What is a Bank Draft?

Definition: A bank draft, also called a bank check, is a method of payment that involves a document issued by a bank guaranteeing that the amount stated on the certificate will be paid to the recipient of the document. A bank draft is used as a type of check which is more reliable than a personal check as it is backed by the bank itself on behalf of the payer; hence, it ensures that the person who the draft is addressed to, will receive the money.

What Does Bank Draft Mean?

This kind of check is usually employed when the amount of money being paid is large, or when the two parties do not know each other that well. Therefore, a secure form of payment is required to complete the transaction. Drafts are also used when one of the parties does not accept personal checks in doubt that the funds may not actually be available.

A bank issues a bank draft when one of its depositors (a person who holds an account in such bank) requests one using the following steps. First, the bank checks to depositor’s account to make sure the funds are available for transfer. After the funds have been validated, the bank transfers the money from the depositor’s account to the bank. This is what makes these drafts more reliable than other forms of payments; as the bank already has the money that will be paid and the document is backed by a reputed financial institution. The draft is then issued and handed to the client who will afterwards deliver it to the seller or recipient.

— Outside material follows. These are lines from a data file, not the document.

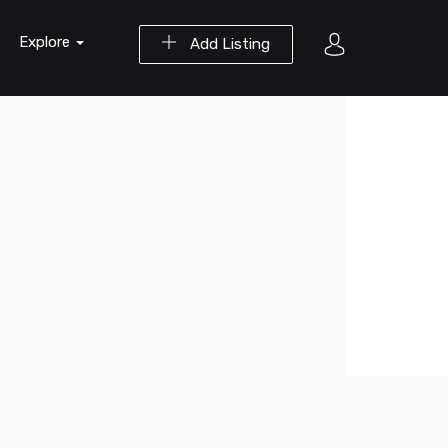
Explore
Add Listing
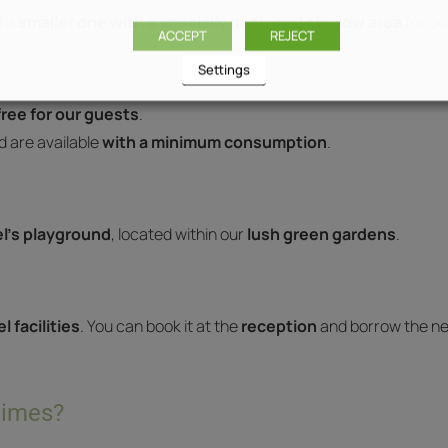
 a
smaller one with a specially designed shallow area
for ou
ACCEPT
REJECT
Settings
ree for our guests
.
 are available
with a minimum consumption
.
l’s playground
, located within our
lush green gardens
.
l facilities
. You can book it at the
reception
and borrow the n
times?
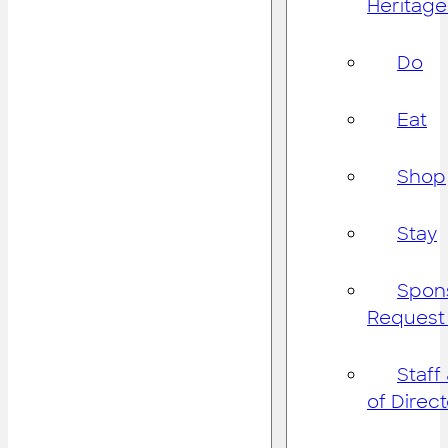
Heritage
Do
Eat
Shop
Stay
Spon
Request
Staff
of Direc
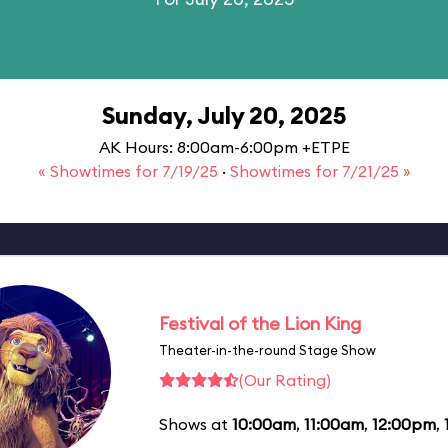
Sunday, July 20, 2025
AK Hours: 8:00am-6:00pm +ETPE
« Showtimes for 7/19/25
·
Showtimes for 7/21/25 »
Festival of the Lion King
Theater-in-the-round Stage Show
(Our Rating)
Shows at
10:00am
,
11:00am
,
12:00pm
,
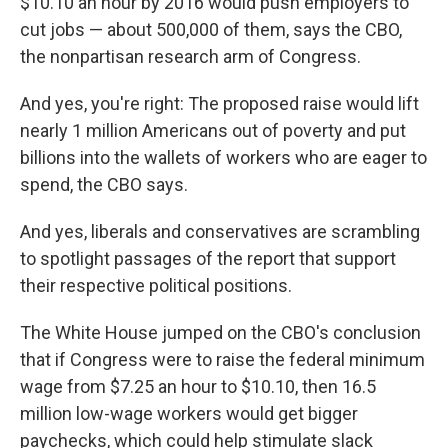
$10.10 an hour by 2016 would push employers to
cut jobs — about 500,000 of them, says the CBO,
the nonpartisan research arm of Congress.
And yes, you're right: The proposed raise would lift
nearly 1 million Americans out of poverty and put
billions into the wallets of workers who are eager to
spend, the CBO says.
And yes, liberals and conservatives are scrambling
to spotlight passages of the report that support
their respective political positions.
The White House jumped on the CBO's conclusion
that if Congress were to raise the federal minimum
wage from $7.25 an hour to $10.10, then 16.5
million low-wage workers would get bigger
paychecks, which could help stimulate slack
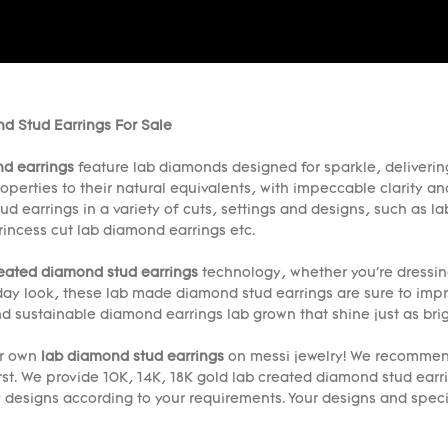
d Stud Earrings For Sale
d earrings
feature lab diamonds designed for sparkle, delivering
operties to their natural equivalents, with impeccable clarity an
ud earrings in a variety of cuts, settings and designs, such as
rincess cut lab diamond earrings etc.
reated diamond stud earrings
technology, whether you're dressin
day look, these lab made diamond stud earrings are sure to imp
d sustainable diamond earrings lab grown that shine just as brig
ur own
lab diamond stud earrings
on messi jewelry! We recommend
rst. We provide 10K, 14K, 18K gold lab created diamond stud ear
y designs according to your requirements. Your designs and spe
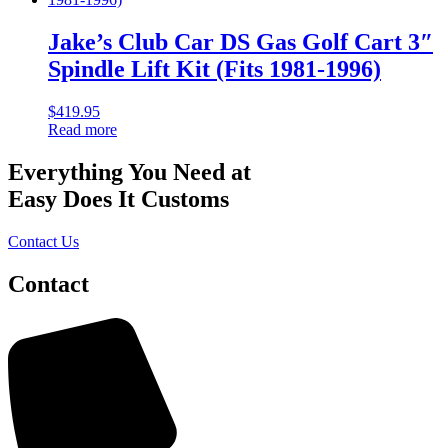
Jake’s Club Car DS Gas Golf Cart 3″
Spindle Lift Kit (Fits 1981-1996)
$
419.95
Read more
Everything You Need at
Easy Does It Customs
Contact Us
Contact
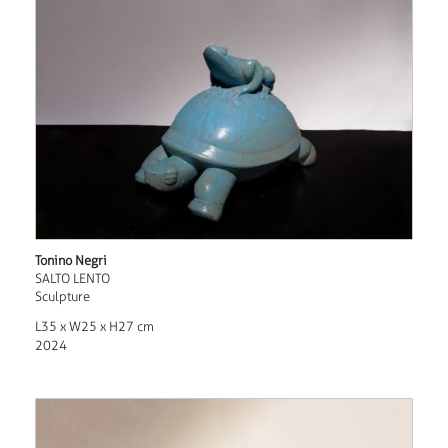
Tonino Negri
SALTO LENTO
Sculpture
L35 x W25 x H27 cm
2024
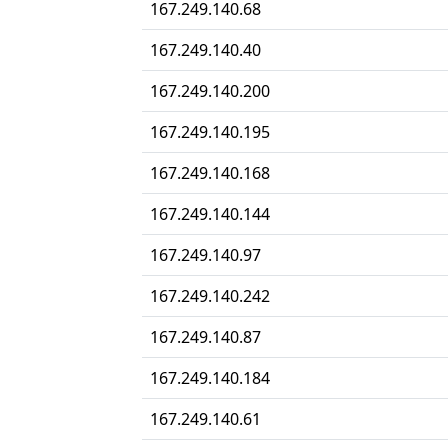
167.249.140.68
167.249.140.40
167.249.140.200
167.249.140.195
167.249.140.168
167.249.140.144
167.249.140.97
167.249.140.242
167.249.140.87
167.249.140.184
167.249.140.61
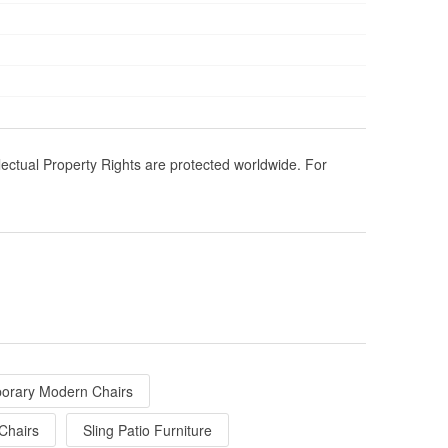
llectual Property Rights are protected worldwide. For
orary Modern Chairs
Chairs
Sling Patio Furniture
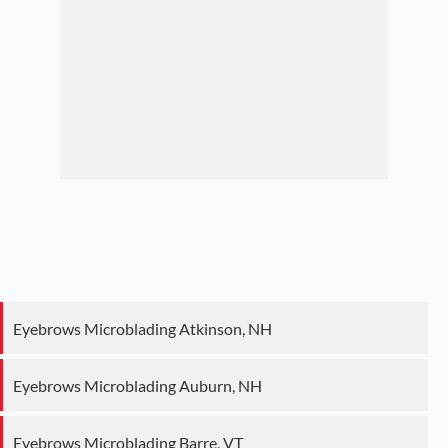
Eyebrows Microblading Atkinson, NH
Eyebrows Microblading Auburn, NH
Eyebrows Microblading Barre, VT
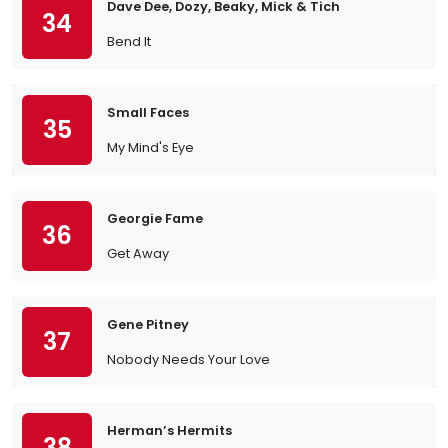
Dave Dee, Dozy, Beaky, Mick & Tich
34
Bend It
Small Faces
35
My Mind's Eye
Georgie Fame
36
Get Away
Gene Pitney
37
Nobody Needs Your Love
Herman’s Hermits
38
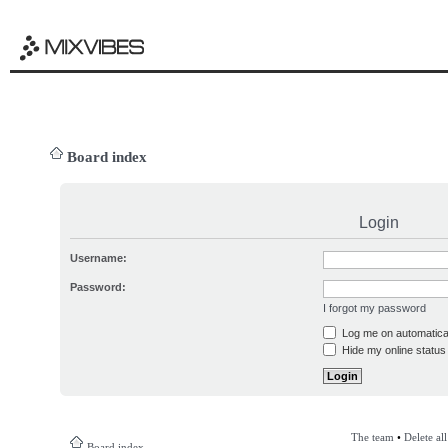
Board index
Login
Username:
Password:
I forgot my password
Log me on automatical
Hide my online status 
The team
•
Delete al
Board index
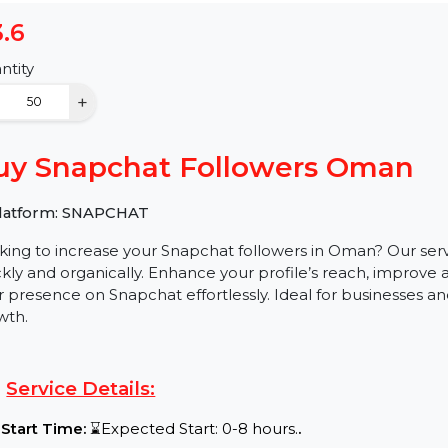
$3.6
Quantity
−
+
Buy Snapchat Followers Om
✅ Platform: SNAPCHAT
Looking to increase your Snapchat followers in Oman? 
quickly and organically. Enhance your profile’s reach
your presence on Snapchat effortlessly. Ideal for busin
growth.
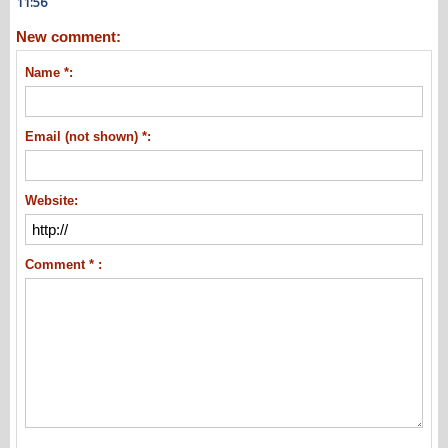
11:56
New comment:
Name *:
Email (not shown) *:
Website:
Comment * :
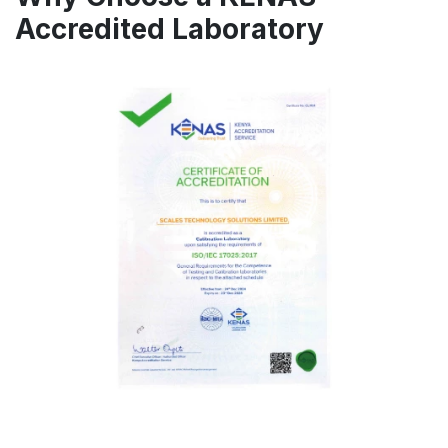
Accredited Laboratory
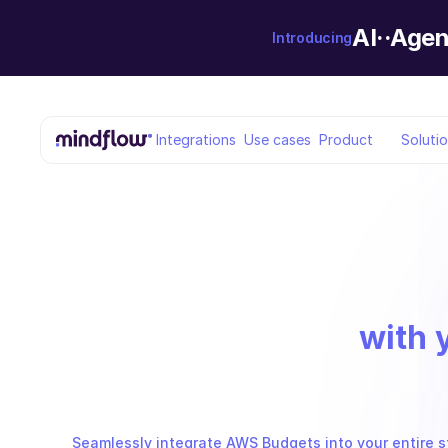
AI··Agen
Introducing
Integrations
Use cases
Product
Soluti
with 
Seamlessly integrate AWS Budgets into your entire s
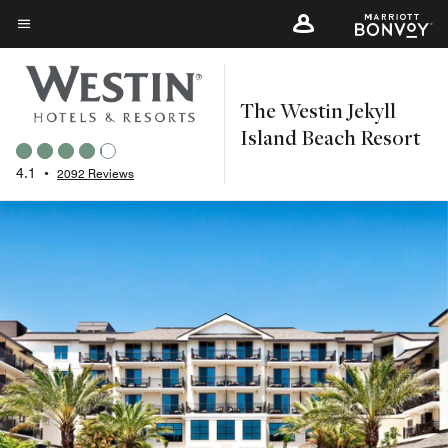
Skip
to
Menu text
main
content
The Westin Jekyll
Island Beach Resort
4.1
•
2092 Reviews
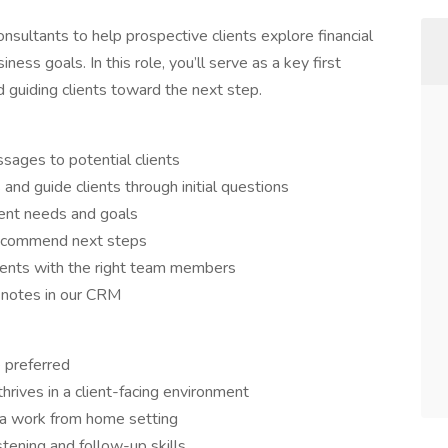
onsultants to help prospective clients explore financial
iness goals. In this role, you’ll serve as a key first
d guiding clients toward the next step.
ssages to potential clients
and guide clients through initial questions
ient needs and goals
 recommend next steps
lients with the right team members
e notes in our CRM
 preferred
hrives in a client-facing environment
 a work from home setting
stening and follow-up skills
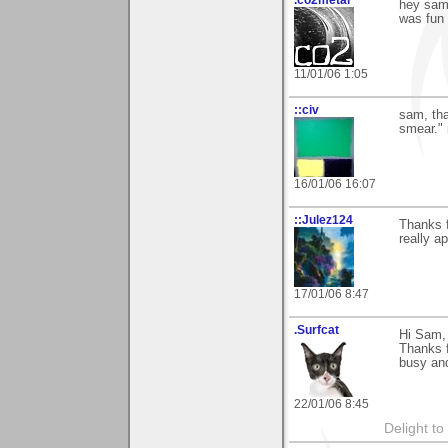
.co2metal
hey sam 
was fun 
11/01/06 1:05
::civ
sam, tha
smear." i
16/01/06 16:07
::Julez124
Thanks f
really ap
17/01/06 8:47
.Surfcat
Hi Sam,
Thanks f
busy and
22/01/06 8:45
Delight to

These drafts are commonly used as method of payment for real estate transactions or used vehicle purchases.

Let’s look at an example.


Octavio is looking to purchase a used car for his son, as he recently turned 18 years old. He negotiated with Mr. Thompson to buy his 2014 Hyundai Accord. Since Mr. Thompson doesn’t know Mr. Octavio, he doesn’t want to take a risk that Mr. Octavio’s personal check not clear, so he requires Mr. Octavio to pay with a bank check. In order to settle the transaction, Mr. Octavio asked his bank to issue a bank draft for $8,000 to pay Mr. Thompson.